Cost Optimization, Customer Experience, and Revenue Growth are Top Focus Areas for AI Initiatives
Gartner Study Exposes 66% of Organizations Increased or Did Not Change AI Investments Because of the Onset of COVID-19. A Gartner, Inc. poll of roughly 200 business and IT experts on September 24, 2020, exposed that 24% of participants’ organizations increased their expert system (AI) investments and 42% kept them the same since the onset of COVID-19. Development –– namely consumer experience and retention, and profits growth –– together with expense optimization were the leading focus locations for their existing AI efforts.
Throughout the next six-nine months, 75% of respondents will continue or start brand-new AI efforts as they move into the Renew phase of their organization’s post-pandemic Reset.
“Business investment in AI has continued unabated regardless of the crisis,” stated Frances Karamouzis, differentiated research vice president at Gartner. “However, the most significant battle of moving AI efforts into production is the inability for organizations to connect those financial investments back to company value.”
Seventy-nine percent of participants said their organizations were checking out or piloting AI jobs, while just 21% mentioned their AI efforts were in production.
Lack of AI Skill is a Misconception
The minimal strides made throughout organizations in operationalizing AI can not always be associated with the absence of AI talent. A Gartner survey of 607 IT leaders in November and December 2019 found that just 7% of participants stated that limited AI skills are a barrier to AI application. Rather, security and personal privacy issues, together with the intricacy of integrating AI within existing facilities, are at the top of the list.
“AI talent is not one thing, it’s multiple things,” said Erick Brethenoux, research vice president at Gartner. “The greatest misconception in the journey to successfully scaling AI is the search for ‘unicorns,’ or the ideal combination of AI, organization and IT skills all present in a single resource. Because this is impossible to satisfy, focus instead on uniting a well-balanced combination of such skills to ensure outcomes.”

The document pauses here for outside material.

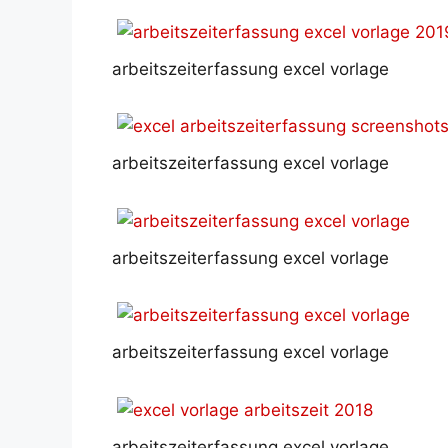
arbeitszeiterfassung excel vorlage
arbeitszeiterfassung excel vorlage
arbeitszeiterfassung excel vorlage
arbeitszeiterfassung excel vorlage
arbeitszeiterfassung excel vorlage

Organizations with the most affordable AI maturity level are not experiencing a shortage of AI skills, with 56% reporting they either have enough skill or can easily hire or train AI skill. As organizations increase in AI maturity, so too does the level of reported AI skill, with 89% having no problems getting AI skills at the highest maturity level.
Global robotic procedure automation (RPA) software earnings are forecasted to reach $1.89 billion in 2021, an increase of 19.5% from 2020, according to the current forecast from Gartner, Inc. In spite of financial pressures brought on by the COVID-19 pandemic, the RPA market is still anticipated to grow at double-digit rates through 2024. Worldwide RPA software application earnings are expected to reach $1.58 billion in 2020, a boost of 11.9% from 2019 (see Table 1). Through 2020, average RPA rates are anticipated to decrease by 10% to 15%, with a yearly 5% to 10% reduction anticipated in 2021 and 2022, producing strong downward rates pressure.
The pandemic and ensuing recession increased interest in RPA for lots of enterprises. Gartner predicts that 90% of big companies worldwide will have adopted RPA in some kind by 2022 as they seek to digitally empower crucial service procedures through durability and scalability while recalibrating human labor and handbook effort.
Through 2024, large organizations will triple the capacity of their existing RPA portfolios. Most of the “brand-new” invest will come from large organizations that are purchasing brand-new add-on capacity from their original supplier or partners within the community.
“As companies grow, they will need to add licenses to run RPA software on extra servers and add extra cores to handle the load,” said Mr. Biscotti. “This trend is a natural reflection of the increasing needs being put on an organization’s ‘everywhere’ facilities.”
Future RPA Clients Will Come from Non-IT Purchasers
The adoption of RPA will increase as awareness of RPA grows amongst business users. In reality, by 2024, Gartner predicts nearly half of all new RPA customers will come from organization buyers who are outside the IT company.